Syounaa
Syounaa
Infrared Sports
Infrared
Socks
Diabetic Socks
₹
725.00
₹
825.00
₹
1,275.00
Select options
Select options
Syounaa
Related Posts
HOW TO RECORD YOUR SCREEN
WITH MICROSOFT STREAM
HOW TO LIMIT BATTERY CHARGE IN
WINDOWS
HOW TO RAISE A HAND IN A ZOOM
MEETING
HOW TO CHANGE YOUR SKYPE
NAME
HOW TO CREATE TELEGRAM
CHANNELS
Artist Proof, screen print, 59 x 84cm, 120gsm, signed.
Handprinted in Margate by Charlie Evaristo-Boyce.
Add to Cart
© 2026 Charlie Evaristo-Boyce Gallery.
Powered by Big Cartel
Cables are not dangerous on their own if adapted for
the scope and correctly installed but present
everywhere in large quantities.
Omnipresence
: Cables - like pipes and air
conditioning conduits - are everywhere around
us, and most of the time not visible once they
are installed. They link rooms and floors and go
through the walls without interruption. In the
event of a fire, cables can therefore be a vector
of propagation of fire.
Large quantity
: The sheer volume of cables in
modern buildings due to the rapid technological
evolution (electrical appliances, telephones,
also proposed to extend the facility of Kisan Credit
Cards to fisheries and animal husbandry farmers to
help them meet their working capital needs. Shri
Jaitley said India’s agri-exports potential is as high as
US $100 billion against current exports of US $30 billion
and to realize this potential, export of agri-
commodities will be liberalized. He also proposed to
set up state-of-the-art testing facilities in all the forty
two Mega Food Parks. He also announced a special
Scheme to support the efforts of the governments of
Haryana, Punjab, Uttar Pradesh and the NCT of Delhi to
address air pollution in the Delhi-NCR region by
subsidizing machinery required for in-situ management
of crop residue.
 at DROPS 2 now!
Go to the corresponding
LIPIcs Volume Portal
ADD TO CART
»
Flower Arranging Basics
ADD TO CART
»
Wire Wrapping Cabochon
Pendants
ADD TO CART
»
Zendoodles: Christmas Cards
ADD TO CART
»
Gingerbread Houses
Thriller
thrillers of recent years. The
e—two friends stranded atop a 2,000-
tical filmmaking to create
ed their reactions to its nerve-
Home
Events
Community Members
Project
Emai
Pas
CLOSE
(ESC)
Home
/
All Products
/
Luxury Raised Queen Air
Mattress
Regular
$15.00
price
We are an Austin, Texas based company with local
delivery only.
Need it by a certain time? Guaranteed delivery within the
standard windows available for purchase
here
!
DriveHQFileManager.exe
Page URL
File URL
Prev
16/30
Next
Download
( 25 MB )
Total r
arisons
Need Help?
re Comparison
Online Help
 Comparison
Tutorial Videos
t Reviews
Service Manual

EXERCISE PROMPT:
Print out all of the records above, word for word.

SOLUTION TO THE EXERCISE:
Syounaa
Syounaa
Infrared Sports
Infrared
Socks
Diabetic Socks
₹
725.00
₹
825.00
₹
1,275.00
Select options
Select options
Syounaa
Related Posts
HOW TO RECORD YOUR SCREEN
WITH MICROSOFT STREAM
HOW TO LIMIT BATTERY CHARGE IN
WINDOWS
HOW TO RAISE A HAND IN A ZOOM
MEETING
HOW TO CHANGE YOUR SKYPE
NAME
HOW TO CREATE TELEGRAM
CHANNELS
Artist Proof, screen print, 59 x 84cm, 120gsm, signed.
Handprinted in Margate by Charlie Evaristo-Boyce.
Add to Cart
© 2026 Charlie Evaristo-Boyce Gallery.
Powered by Big Cartel
Cables are not dangerous on their own if adapted for
the scope and correctly installed but present
everywhere in large quantities.
Omnipresence
: Cables - like pipes and air
conditioning conduits - are everywhere around
us, and most of the time not visible once they
are installed. They link rooms and floors and go
through the walls without interruption. In the
event of a fire, cables can therefore be a vector
of propagation of fire.
Large quantity
: The sheer volume of cables in
modern buildings due to the rapid technological
evolution (electrical appliances, telephones,
also proposed to extend the facility of Kisan Credit
Cards to fisheries and animal husbandry farmers to
help them meet their working capital needs. Shri
Jaitley said India’s agri-exports potential is as high as
US $100 billion against current exports of US $30 billion
and to realize this potential, export of agri-
commodities will be liberalized. He also proposed to
set up state-of-the-art testing facilities in all the forty
two Mega Food Parks. He also announced a special
Scheme to support the efforts of the governments of
Haryana, Punjab, Uttar Pradesh and the NCT of Delhi to
address air pollution in the Delhi-NCR region by
subsidizing machinery required for in-situ management
of crop residue.
 at DROPS 2 now!
Go to the corresponding
LIPIcs Volume Portal
ADD TO CART
»
Flower Arranging Basics
ADD TO CART
»
Wire Wrapping Cabochon
Pendants
ADD TO CART
»
Zendoodles: Christmas Cards
ADD TO CART
»
Gingerbread Houses
Thriller
thrillers of recent years. The
e—two friends stranded atop a 2,000-
tical filmmaking to create
ed their reactions to its nerve-
Home
Events
Community Members
Project
Emai
Pas
CLOSE
(ESC)
Home
/
All Products
/
Luxury Raised Queen Air
Mattress
Regular
$15.00
price
We are an Austin, Texas based company with local
delivery only.
Need it by a certain time? Guaranteed delivery within the
standard windows available for purchase
here
!
DriveHQFileManager.exe
Page URL
File URL
Prev
16/30
Next
Download
( 25 MB )
Total r
arisons
Need Help?
re Comparison
Online Help
 Comparison
Tutorial Videos
t Reviews
Service Manual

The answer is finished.